Brother Tehuti Evans is a member of Redemption Lodge No. 24 MWPHGLDC. He is currently Secretary (and Past Master) of the David A. McWilliams Sr. Research and Education Lodge and also Grand Historian and Archivist for the Grand Lodge and Secretary and Keeper of the Seal and Archives for Jonathan Davis Consistory No. 1, ASSR,S.J., PHA.

Evans studied at Howard University, Federal City College, the University of the District of Columbia and Brandeis University in Waltham, Massachusetts where he pursued his doctoral studies.

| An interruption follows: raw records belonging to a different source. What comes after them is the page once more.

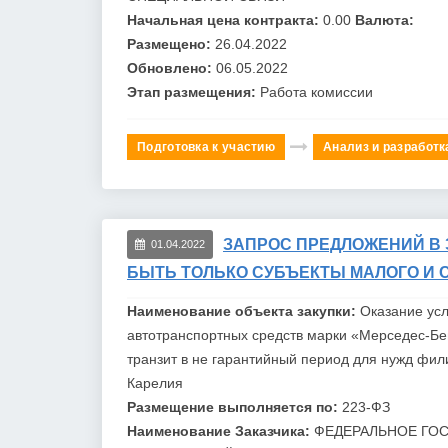
Начальная цена контракта:
0.00
Валюта:
Размещено:
26.04.2022
Обновлено:
06.05.2022
Этап размещения:
Работа комиссии
Подготовка к участию
Анализ и разработк
ЗАПРОС ПРЕДЛОЖЕНИЙ В 
01.04.2022
БЫТЬ ТОЛЬКО СУБЪЕКТЫ МАЛОГО И 
Наименование объекта закупки:
Оказание усл
автотранспортных средств марки «Мерседес-Бе
транзит в не гарантийный период для нужд фи
Карелия
Размещение выполняется по:
223-ФЗ
Наименование Заказчика:
ФЕДЕРАЛЬНОЕ ГОС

Evans is a well traveled veteran of the Air Force where he was a military engineer and a decorated Vietnam War veteran.
















 








Continue reading...


----------



## Warrior1256 (May 22, 2017)

Sounds like a man that I would like to meet and talk to.


----------



## BullDozer Harrell (Jun 3, 2017)

Warrior1256 said:


> Sounds like a man that I would like to meet and talk to.


I couldn't agree more. We had the privilege of meeting earlier this year in St. Louis, MO during a National Convention. A very intelligent man with a nice personality.


----------